(Your task):
Repeat the entries below word for word, though any picture in them should be dropped.

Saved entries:
+++

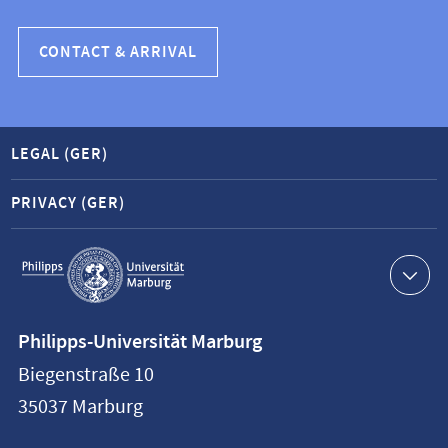
CONTACT & ARRIVAL
LEGAL (GER)
PRIVACY (GER)
Service
navigation
Contact
Philipps-Universität Marburg
information
Biegenstraße 10
Philipps-
35037
Marburg
Universität
Marburg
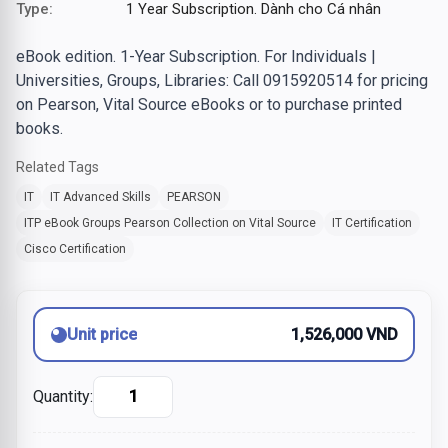
Type:
1 Year Subscription. Dành cho Cá nhân
eBook edition. 1-Year Subscription. For Individuals |
Universities, Groups, Libraries: Call 0915920514 for pricing
on Pearson, Vital Source eBooks or to purchase printed
books.
Related Tags
IT
IT Advanced Skills
PEARSON
ITP eBook Groups Pearson Collection on Vital Source
IT Certification
Cisco Certification
Unit price
1,526,000 VND
Quantity:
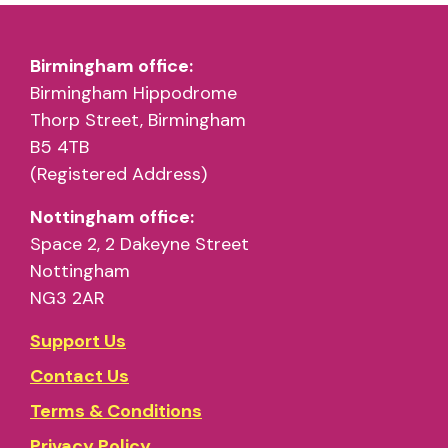
Birmingham office:
Birmingham Hippodrome
Thorp Street, Birmingham
B5 4TB
(Registered Address)
Nottingham office:
Space 2, 2 Dakeyne Street
Nottingham
NG3 2AR
Support Us
Contact Us
Terms & Conditions
Privacy Policy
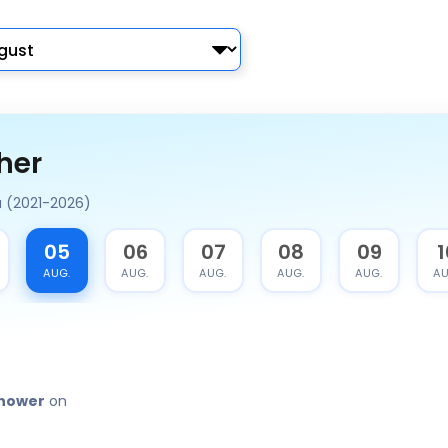
her
a (2021-2026)
05
06
07
08
09
1
AUG.
AUG.
AUG.
AUG.
AUG.
AU
shower
on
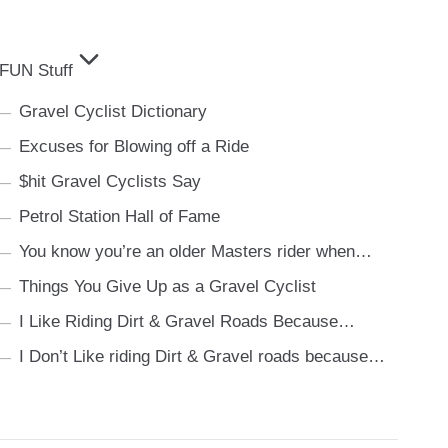
FUN Stuff
Gravel Cyclist Dictionary
Excuses for Blowing off a Ride
$hit Gravel Cyclists Say
Petrol Station Hall of Fame
You know you’re an older Masters rider when…
Things You Give Up as a Gravel Cyclist
I Like Riding Dirt & Gravel Roads Because…
I Don’t Like riding Dirt & Gravel roads because…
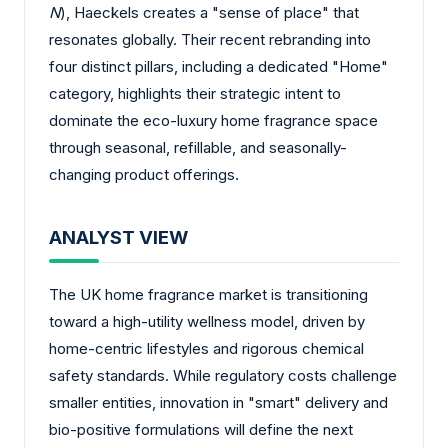
N
), Haeckels creates a "sense of place" that
resonates globally. Their recent rebranding into
four distinct pillars, including a dedicated "Home"
category, highlights their strategic intent to
dominate the eco-luxury home fragrance space
through seasonal, refillable, and seasonally-
changing product offerings.
ANALYST VIEW
The UK home fragrance market is transitioning
toward a high-utility wellness model, driven by
home-centric lifestyles and rigorous chemical
safety standards. While regulatory costs challenge
smaller entities, innovation in "smart" delivery and
bio-positive formulations will define the next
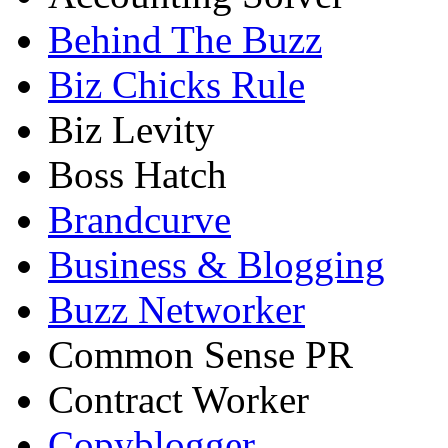
Behind The Buzz
Biz Chicks Rule
Biz Levity
Boss Hatch
Brandcurve
Business & Blogging
Buzz Networker
Common Sense PR
Contract Worker
Copyblogger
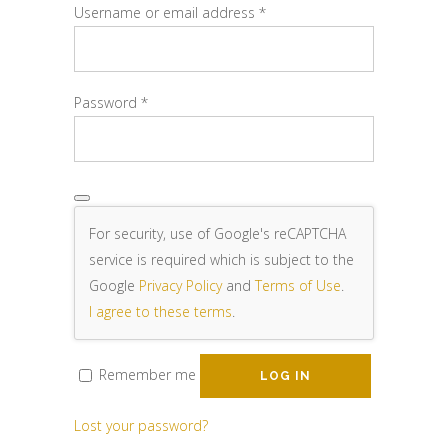
Required
Username or email address
*
Required
Password
*
For security, use of Google's reCAPTCHA
service is required which is subject to the
Google
Privacy Policy
and
Terms of Use
.
I agree to these terms
.
Remember me
LOG IN
Lost your password?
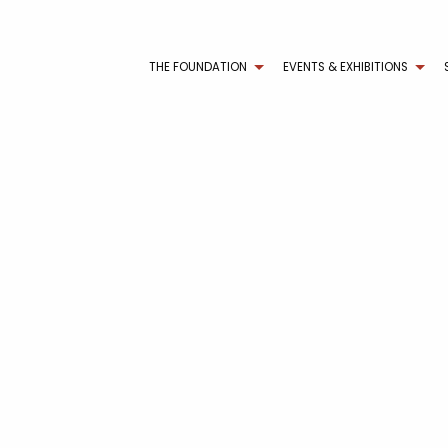
THE FOUNDATION
EVENTS & EXHIBITIONS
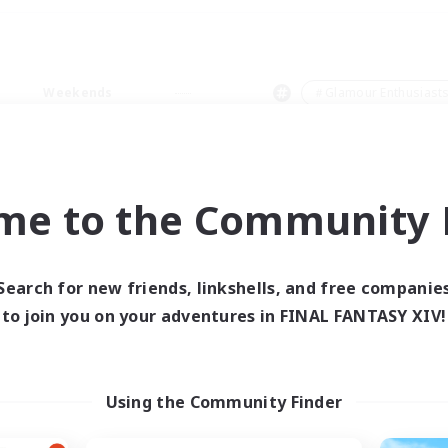
Weekends
＃Glamour Enthusiast
me to the Community F
0 results
Search for new friends, linkshells, and free companie
to join you on your adventures in FINAL FANTASY XIV!
 search yielded no res
ase enter different search terms and try ag
Using the Community Finder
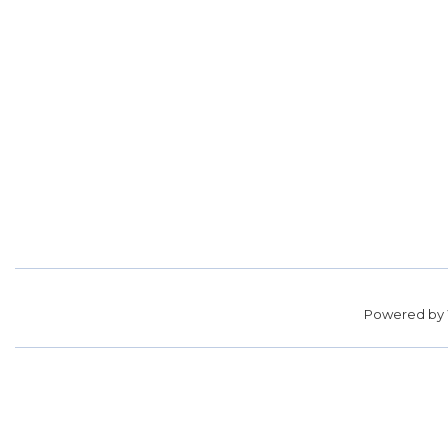
Powered by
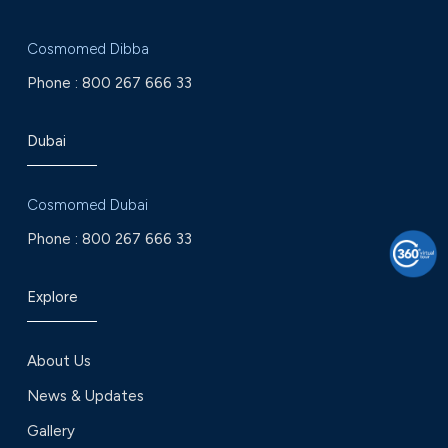
Cosmomed Dibba
Phone :
800 267 666 33
Dubai
Cosmomed Dubai
Phone :
800 267 666 33
Explore
About Us
News & Updates
Gallery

+++

(Exercise answer):
CONTACT & ARRIVAL
LEGAL (GER)
PRIVACY (GER)
Service
navigation
Contact
Philipps-Universität Marburg
information
Biegenstraße 10
Philipps-
35037
Marburg
Universität
Marburg
Type:
1 Year Subscription. Dành cho Cá nhân
eBook edition. 1-Year Subscription. For Individuals |
Universities, Groups, Libraries: Call 0915920514 for pricing
on Pearson, Vital Source eBooks or to purchase printed
books.
Related Tags
IT
IT Advanced Skills
PEARSON
ITP eBook Groups Pearson Collection on Vital Source
IT Certification
Cisco Certification
Unit price
1,526,000 VND
Quantity:
Birmingham office:
Birmingham Hippodrome
Thorp Street, Birmingham
B5 4TB
(Registered Address)
Nottingham office:
Space 2, 2 Dakeyne Street
Nottingham
NG3 2AR
Support Us
Contact Us
Terms & Conditions
Privacy Policy
her
a (2021-2026)
05
06
07
08
09
1
AUG.
AUG.
AUG.
AUG.
AUG.
AU
shower
on
FUN Stuff
Gravel Cyclist Dictionary
Excuses for Blowing off a Ride
$hit Gravel Cyclists Say
Petrol Station Hall of Fame
You know you’re an older Masters rider when…
Things You Give Up as a Gravel Cyclist
I Like Riding Dirt & Gravel Roads Because…
I Don’t Like riding Dirt & Gravel roads because…
N
), Haeckels creates a "sense of place" that
resonates globally. Their recent rebranding into
four distinct pillars, including a dedicated "Home"
category, highlights their strategic intent to
dominate the eco-luxury home fragrance space
through seasonal, refillable, and seasonally-
changing product offerings.
ANALYST VIEW
The UK home fragrance market is transitioning
toward a high-utility wellness model, driven by
home-centric lifestyles and rigorous chemical
safety standards. While regulatory costs challenge
smaller entities, innovation in "smart" delivery and
bio-positive formulations will define the next
Behind The Buzz
Biz Chicks Rule
Biz Levity
Boss Hatch
Brandcurve
Business & Blogging
Buzz Networker
Common Sense PR
Contract Worker
Copyblogger
Required
Username or email address
*
Required
Password
*
For security, use of Google's reCAPTCHA
service is required which is subject to the
Google
Privacy Policy
and
Terms of Use
.
I agree to these terms
.
Remember me
LOG IN
Lost your password?
THE FOUNDATION
EVENTS & EXHIBITIONS
Weekends
＃Glamour Enthusiast
me to the Community F
0 results
Search for new friends, linkshells, and free companie
to join you on your adventures in FINAL FANTASY XIV!
 search yielded no res
ase enter different search terms and try ag
Using the Community Finder
Powered by
Cosmomed Dibba
Phone :
800 267 666 33
Dubai
Cosmomed Dubai
Phone :
800 267 666 33
Explore
About Us
News & Updates
Gallery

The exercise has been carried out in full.